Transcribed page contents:
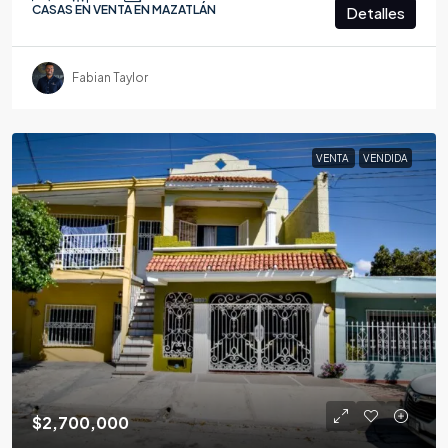
CASAS EN VENTA EN MAZATLÁN
Detalles
Fabian Taylor
VENTA
VENDIDA
$2,700,000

> [TASK PROMPT] What's needed is an exact retyping of the records, pictures excluded.

> [WRITTEN SOLUTION]
CASAS EN VENTA EN MAZATLÁN
Detalles
Fabian Taylor
VENTA
VENDIDA
$2,700,000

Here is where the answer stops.